A common scenario is when you have rebooted your Solaris server and the Nagios Core service fails to start.

The first step is to determine why the service did not start.

Execute the following command to see detailed status information:

svcs -xv nagios

 

The output resembles something like this:

svc:/application/nagios:default (?)
 State: maintenance since March  6, 2017 04:57:38 PM EST
Reason: Start method failed repeatedly, last exited with status 8.
   See: http://support.oracle.com/msg/SMF-8000-KS
   See: /var/svc/log/application-nagios:default.log
Impact: This service is not running.

 

It's clear that the service is in a maintenance state, however there is not a lot of detail as to the cause of the issue except that the Start method failed repeatedly. It does however provide the name of a log file /var/svc/log/application-nagios:default.log.
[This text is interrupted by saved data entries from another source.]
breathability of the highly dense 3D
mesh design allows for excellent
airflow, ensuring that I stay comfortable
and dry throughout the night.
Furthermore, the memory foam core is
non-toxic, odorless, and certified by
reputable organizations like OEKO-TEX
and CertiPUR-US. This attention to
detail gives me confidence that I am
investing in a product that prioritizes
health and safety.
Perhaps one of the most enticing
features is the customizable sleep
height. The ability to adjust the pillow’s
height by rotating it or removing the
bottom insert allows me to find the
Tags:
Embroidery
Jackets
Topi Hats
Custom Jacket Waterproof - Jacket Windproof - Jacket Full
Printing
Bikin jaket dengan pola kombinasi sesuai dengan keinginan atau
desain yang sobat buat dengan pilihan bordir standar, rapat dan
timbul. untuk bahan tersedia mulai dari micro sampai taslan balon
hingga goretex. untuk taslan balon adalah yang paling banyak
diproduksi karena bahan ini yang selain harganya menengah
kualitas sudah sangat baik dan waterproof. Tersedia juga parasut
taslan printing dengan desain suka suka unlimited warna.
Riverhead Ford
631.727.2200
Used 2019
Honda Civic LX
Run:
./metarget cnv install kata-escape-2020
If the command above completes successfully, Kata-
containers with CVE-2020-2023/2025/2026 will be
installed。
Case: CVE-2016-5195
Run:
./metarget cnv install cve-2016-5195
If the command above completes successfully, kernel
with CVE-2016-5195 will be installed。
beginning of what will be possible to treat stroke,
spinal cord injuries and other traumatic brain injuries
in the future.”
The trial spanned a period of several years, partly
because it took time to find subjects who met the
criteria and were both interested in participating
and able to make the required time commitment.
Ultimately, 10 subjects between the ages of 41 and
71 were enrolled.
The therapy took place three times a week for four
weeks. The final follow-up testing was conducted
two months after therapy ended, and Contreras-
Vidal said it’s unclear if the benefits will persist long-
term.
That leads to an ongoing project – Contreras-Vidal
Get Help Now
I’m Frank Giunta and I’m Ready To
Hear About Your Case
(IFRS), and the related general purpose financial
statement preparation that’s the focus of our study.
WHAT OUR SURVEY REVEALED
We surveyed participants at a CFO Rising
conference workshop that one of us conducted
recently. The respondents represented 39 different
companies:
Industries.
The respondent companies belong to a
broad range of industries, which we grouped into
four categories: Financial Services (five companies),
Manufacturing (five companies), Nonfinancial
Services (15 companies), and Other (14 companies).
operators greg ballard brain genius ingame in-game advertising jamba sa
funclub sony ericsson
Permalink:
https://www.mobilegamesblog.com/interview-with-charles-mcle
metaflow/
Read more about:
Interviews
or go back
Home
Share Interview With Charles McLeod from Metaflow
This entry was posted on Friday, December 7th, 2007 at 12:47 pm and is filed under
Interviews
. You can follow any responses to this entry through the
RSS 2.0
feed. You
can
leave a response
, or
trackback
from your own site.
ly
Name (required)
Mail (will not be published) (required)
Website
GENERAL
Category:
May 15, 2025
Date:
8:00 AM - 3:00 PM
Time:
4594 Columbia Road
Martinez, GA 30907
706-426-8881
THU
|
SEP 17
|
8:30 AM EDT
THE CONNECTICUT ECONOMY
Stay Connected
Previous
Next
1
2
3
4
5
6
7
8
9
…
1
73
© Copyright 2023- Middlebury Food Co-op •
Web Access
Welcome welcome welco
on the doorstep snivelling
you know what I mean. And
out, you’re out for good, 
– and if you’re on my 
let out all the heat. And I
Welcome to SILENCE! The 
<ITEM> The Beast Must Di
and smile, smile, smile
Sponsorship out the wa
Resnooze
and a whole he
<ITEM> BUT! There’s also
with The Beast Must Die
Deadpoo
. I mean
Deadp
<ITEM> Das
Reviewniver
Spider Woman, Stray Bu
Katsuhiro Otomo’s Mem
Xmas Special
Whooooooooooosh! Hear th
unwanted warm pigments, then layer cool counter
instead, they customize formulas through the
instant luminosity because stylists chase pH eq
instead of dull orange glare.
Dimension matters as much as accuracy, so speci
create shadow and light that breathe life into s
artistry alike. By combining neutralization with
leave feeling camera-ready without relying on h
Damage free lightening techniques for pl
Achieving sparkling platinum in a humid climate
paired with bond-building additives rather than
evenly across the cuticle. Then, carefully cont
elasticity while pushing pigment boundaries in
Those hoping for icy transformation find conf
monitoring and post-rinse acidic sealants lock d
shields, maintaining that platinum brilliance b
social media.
Execute the following command to perform further troubleshooting:

tail -20 /var/svc/log/application-nagios:default.log

 

The output might resemble something like this:

License: GPL

Website: https://www.nagios.org
Reading configuration data...
   Read main config file okay...
Error: Invalid max_check_attempts value for host 'test'
Error: Could not register host (config file '/usr/local/nagios/etc/objects/localhost.cfg', starting on line 33)
   Error processing object config files!


***> One or more problems was encountered while processing the config files...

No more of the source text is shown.